Strange to me that in general my viewpoint has never seemed to change much in the last ten years or so. Interest rates are more likely to stay well below historical averages for another ten years again at least. We will just have continuing above average real inflation to various degrees. Plus the trend of incomes to rise at a similar rate may not occur as it has seemed to almost always done in the past.

Hopefully inflation will not be excessive in the overall scheme of things. Some sectors up here in Canada have been showing some excessive inflation trends in the last few years like food and utilities though. With little prospect of leveling off. Real estate in the larger Canadian cities has gotten insane with the easy money policies as well for example.

In my humble opinion too many members of Canadian society are also carrying an excess debt load as well for the generally prevailing economic situation.

There is good evidence that this inflation is already impacting low and modest income earners and those on fixed pensions to some extent. at least in Canada.

Usually I take advantage of expected situations or almost always have. Still for the last ten years have not really done so.

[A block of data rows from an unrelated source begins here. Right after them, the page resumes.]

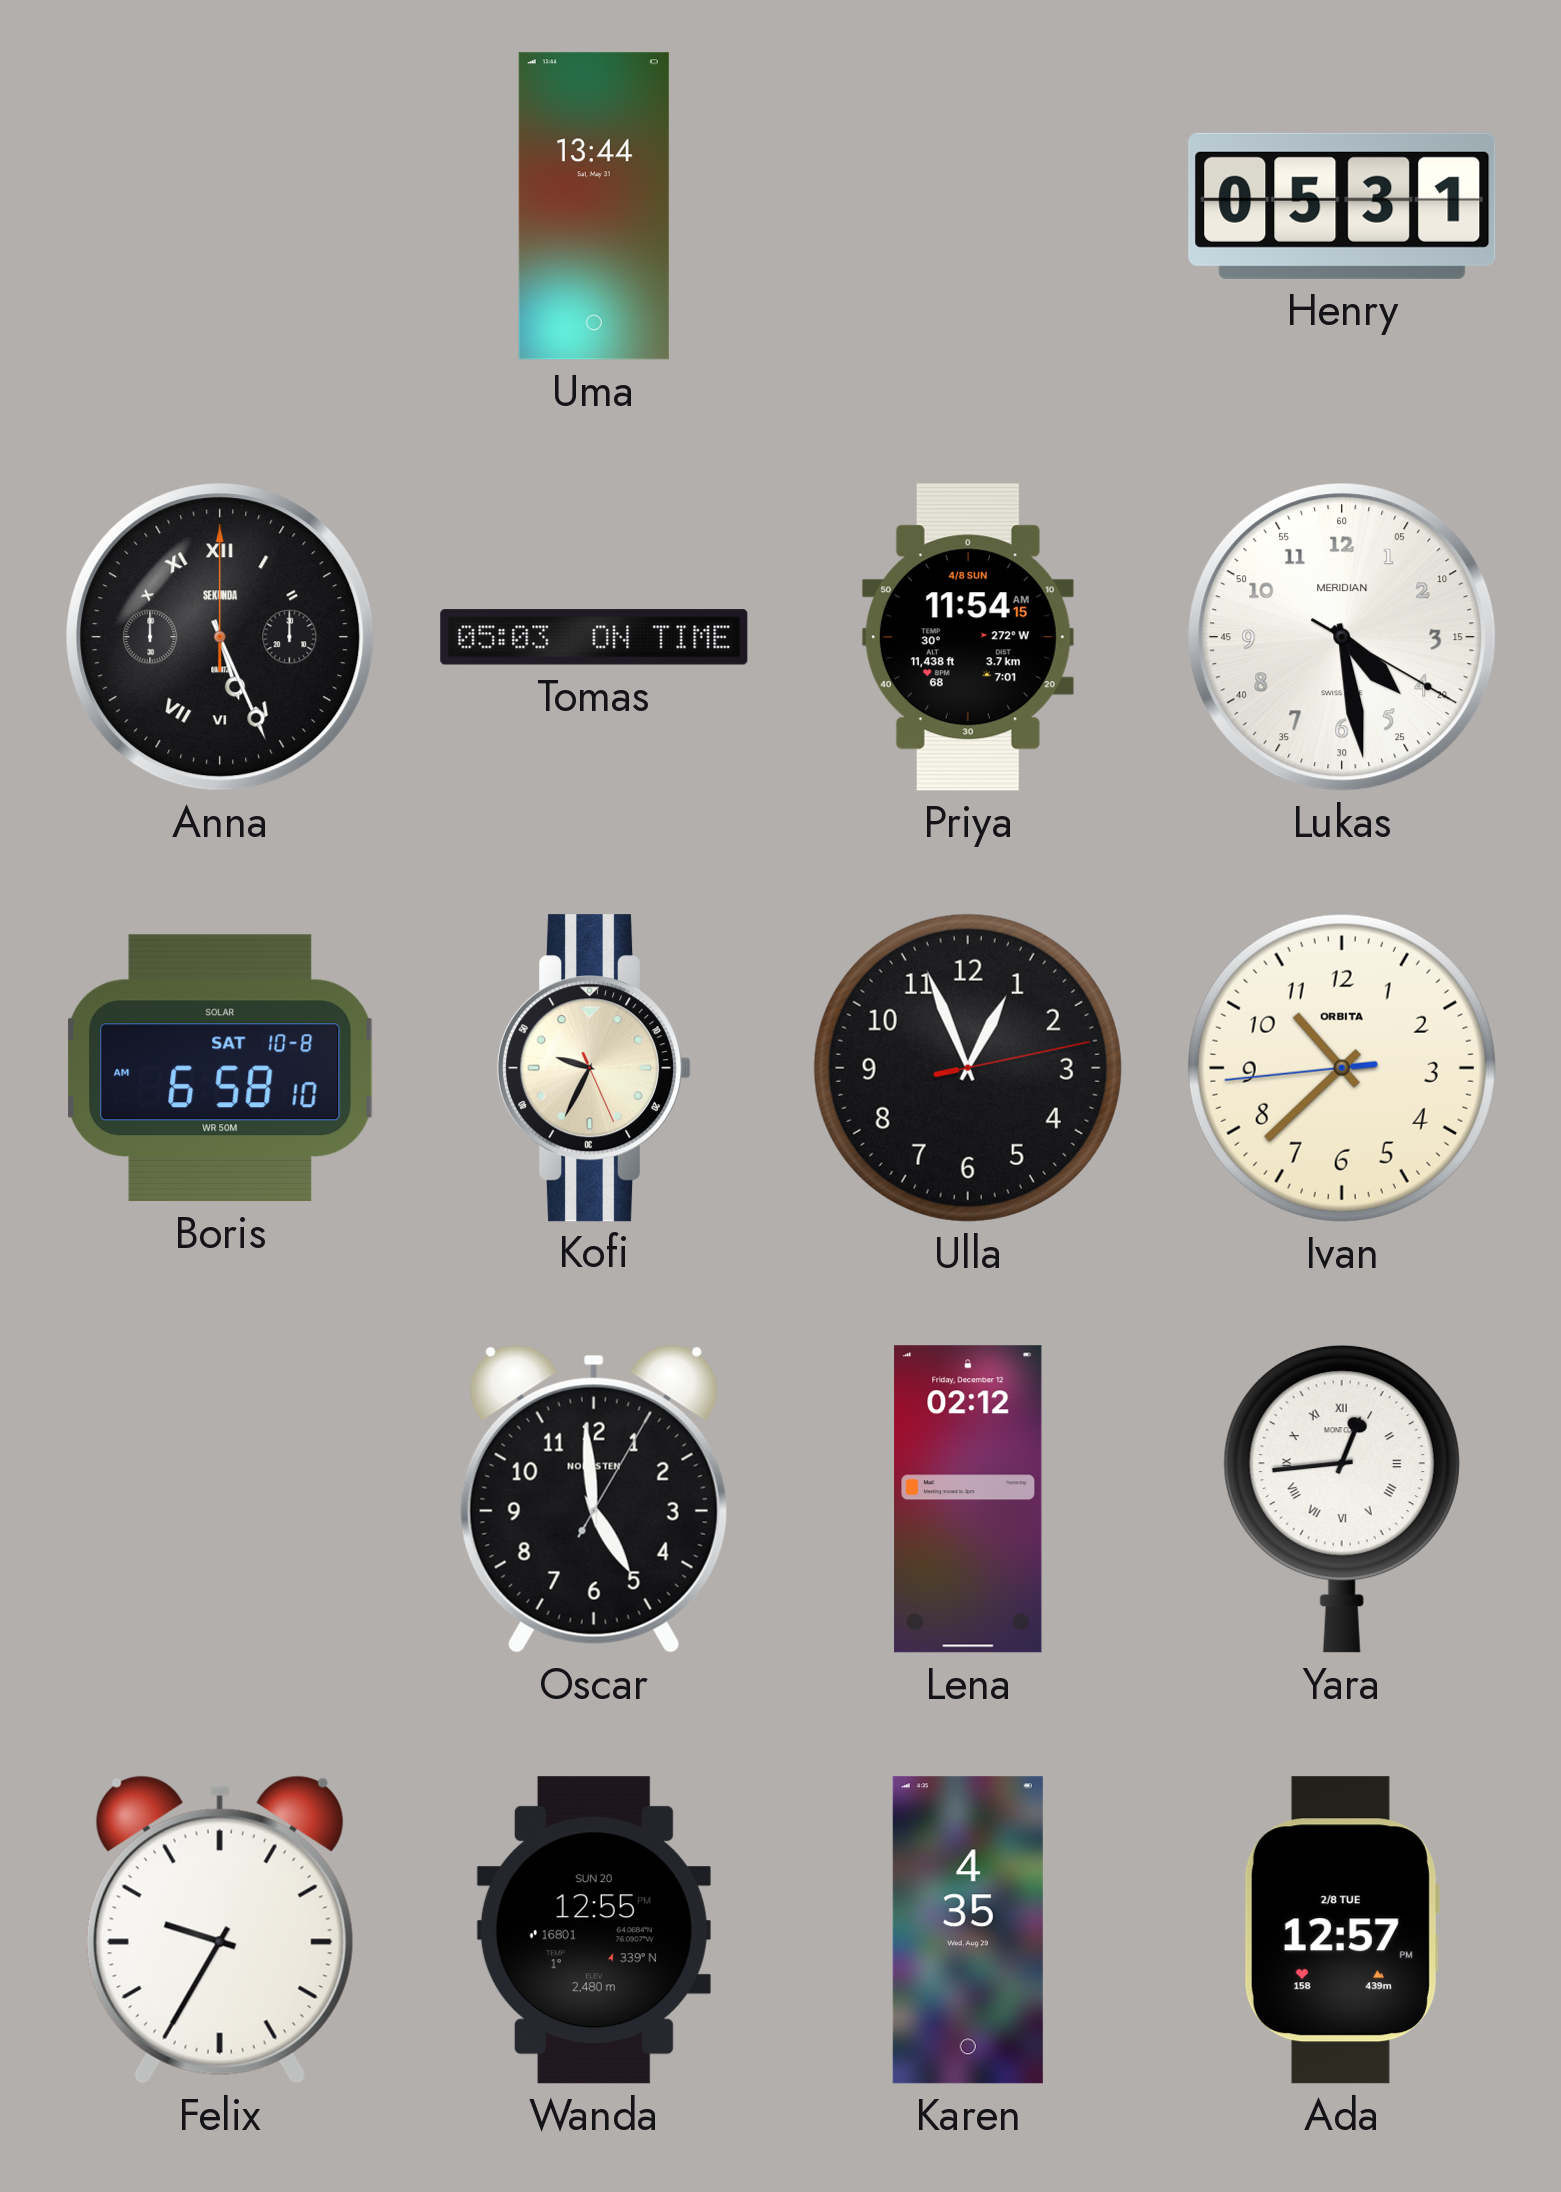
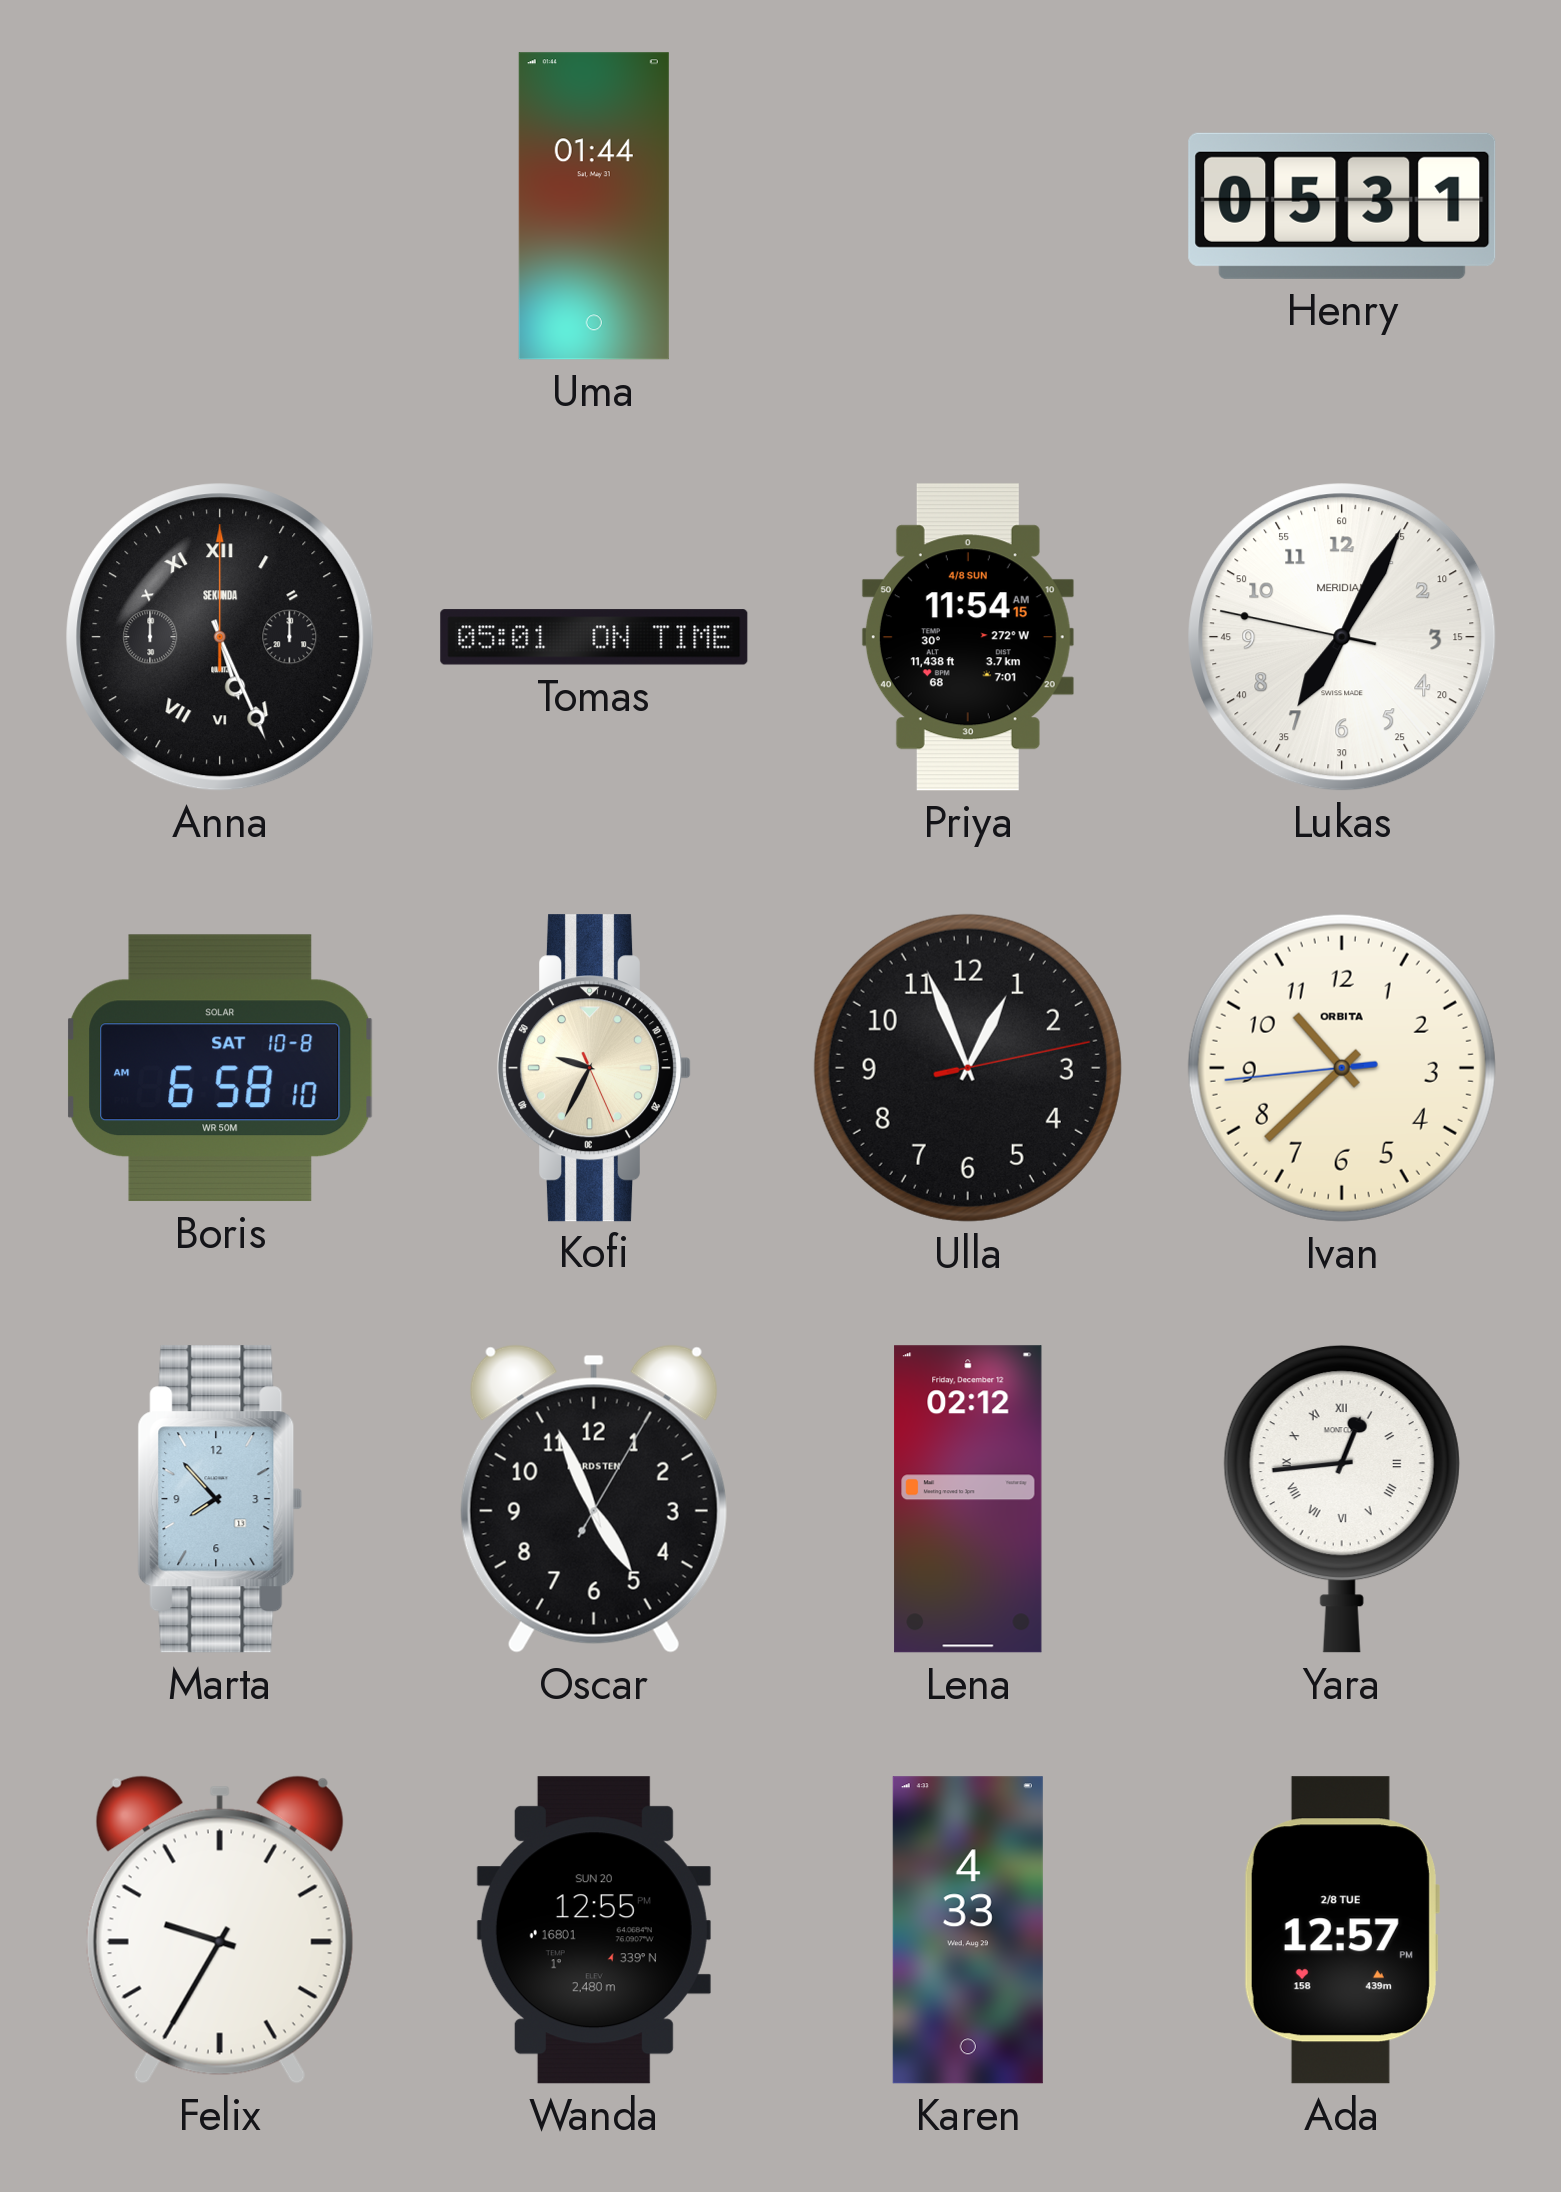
Uma: 13:44 -> 01:44
Tomas: 05:03 -> 05:01
Lukas: 4:28 -> 7:04
Marta: none -> 7:53
Oscar: 4:59 -> 4:56
Karen: 4:35 -> 4:33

I tend to blame this on advancing age in our case.

For example it is really stupid to be sitting on so much cash earning less even than the rate of real inflation after expenses? How we as an older couple compensate is always increasing our income stream.
Not everyone can do this at our age.

I also see the continuation of the consolidation of many types of large business as harmful in the long haul. But it is what it is and will likely not stop.

My general impression is that too large of a population segment in Canada is really not thinking much if at all. To me there is an ever growing risk of too many of them getting themselves into serious financial trouble at some point.

I think what I would personally like to see is more evidence of common sense than I do. I have almost always operated on the principal if you do not have enough money for whatever. Figure out a way to do it somehow without borrowing.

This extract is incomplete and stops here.